Notes de lecture

Michael Hoare, Marie-Christine Peyrière

Guide des aides à la création audiovisuelle

L’association Vidéadoc poursuit son travail de centralisation et diffusion de données et d’informations utiles pour les personnes prêtes à se lancer dans la création audiovisuelle en France, qu’ils soient jeunes débutants ou professionnels ayant besoin d’une mise à jour de leur fichier. Les aides répertoriées concernent toute la gamme de l’audiovisuel, du long au court métrage, et tous les genres : fiction, documentaire ou animation. Une section fait le tour de ce qui peut (ou peut ne pas) se trouver auprès des Conseils Régionaux, Généraux ou organismes spécialisés, avec adresses, téléphones, personnes à contacter. Chaque chapitre est agrémenté d’un ou de deux témoignages, des parcours de combattants qui nous racontent comment des cinéastes ou des producteurs ont réussi à utiliser concrètement tel ou tel système d’aide pour le montage de leur plan de financement. Remarquons les courts articles intéressants de Denis Gheerbrant (le montage financier difficile d’un documentaire de long métrage, diffusé en version courte à la télé), de Laurent Kahane (les négociations bizarres avec certains diffuseurs câblés), de Stéphane Mercurio (un film sur l’immigration ne peut se faire sans l’apport du Fonds d’Action Sociale, dont l’activité de soutien à la culture est aujourd’hui très menacée) et surtout une réflexion de Viviane Aquilli sur les tribulations que rencontre un producteur de documentaire lorsque les contraintes externes (le monde qui tourne, quoi !) l’oblige à se lancer dans le tournage, ou à renoncer à son film, avant que les diffuseurs aient décidé de leur engagement, et aussi sur les distorsions financières provoquées par les « prêts » européens. Le livre est complété par une liste d’adresses utiles et de contrats types Scam pour ceux qui font un premier film.

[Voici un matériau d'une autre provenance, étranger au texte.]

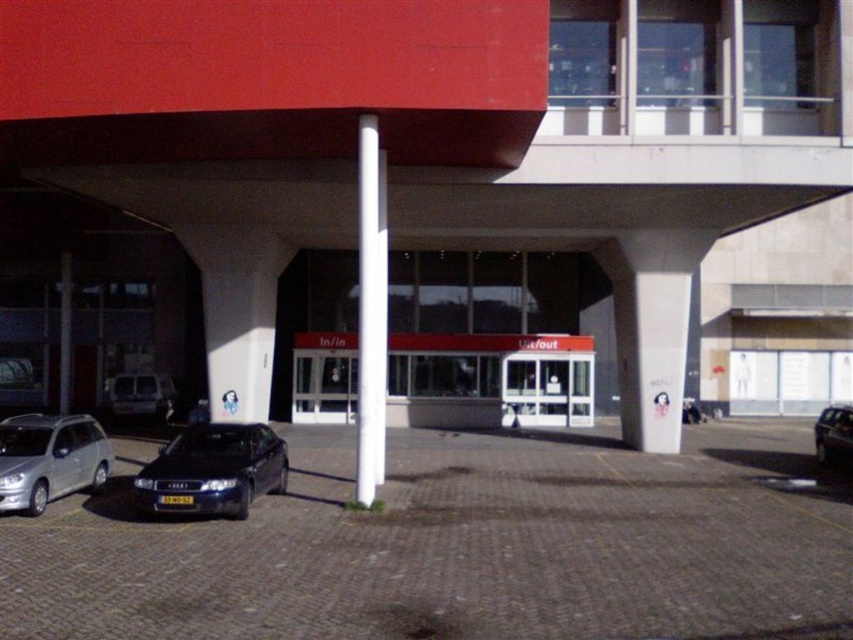 Question: Which object appears closest to the camera in this image?

Choices:
 (A) white glass doors at center
 (B) matte red parking garage at center
 (C) silver metallic hatchback at lower left

Answer: (C)

Question: Does white glass doors at center appear on the right side of silver metallic van at left?

Choices:
 (A) no
 (B) yes

Answer: (B)

Question: Is matte red parking garage at center thinner than gray cobblestone parking lot at center?

Choices:
 (A) no
 (B) yes

Answer: (A)

Question: Based on their relative distances, which object is nearer to the gray cobblestone parking lot at center?

Choices:
 (A) silver metallic van at left
 (B) matte red parking garage at center

Answer: (B)

Question: Can you confirm if gray cobblestone parking lot at center is wider than white glossy pole at center?

Choices:
 (A) no
 (B) yes

Answer: (B)

Question: Among these objects, which one is farthest from the camera?

Choices:
 (A) metallic silver car at lower right
 (B) white glossy pole at center
 (C) silver metallic hatchback at lower left
 (D) shiny black sedan at lower left

Answer: (A)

Vidéadoc, Paris, avril 1995, 166 p., 200 F.

La mise en scène documentaire :
Robert Flaherty, L’Homme d’Aran et le documentaire,
dossier réuni par Gilles Delevaud et Pierre Baudry

Comment enseigner le documentaire ? Comment faire en sorte à ce que le « continent » documentaire émerge dans la conscience des jeunes de l’état informe dans lequel le relèguent des regards formés à l’école du cinéma de fiction à effets spéciaux et la télé des séries et des JT ? Comment, ce faisant, participer à cette aventure passionnante qui naît par bribes à droite, à gauche : « l’éducation du regard », tâche de salubrité publique (nouveau combat contre l’illettrisme) rendue nécessaire par l’enjeu politique et économique que constitue l’image dans la société telle qu’elle se fait. Le Ministère de l’Éducation Nationale a eu la bonne idée de commanditer un outil pour servir de base à une formation en Terminale à Gilles Delavaud et à notre confrère Pierre Baudry. Le résultat est un ensemble vidéo et texte constitué par le film Man of Aran, d’abord tel que Flaherty l’a réalisé, ensuite tel que Gilles Delavaud l’a commenté (voir texte de commentaire de son analyse filmée reproduit dans ce numéro). En deuxième partie, La mise en scène documentaire est un film de 45 minutes qui reprend des extraits d’une quinzaine de films pour dessiner à grands traits l’évolution et l’histoire du documentaire à travers des thèmes ou des problèmes (le commentaire, l’engagement etc.) en commençant par Flaherty et Richard Leacock chez les alligators (Louisiana Story) et finissant avec Richard Leacock chez les autobus parisiens (Les œufs à la coque).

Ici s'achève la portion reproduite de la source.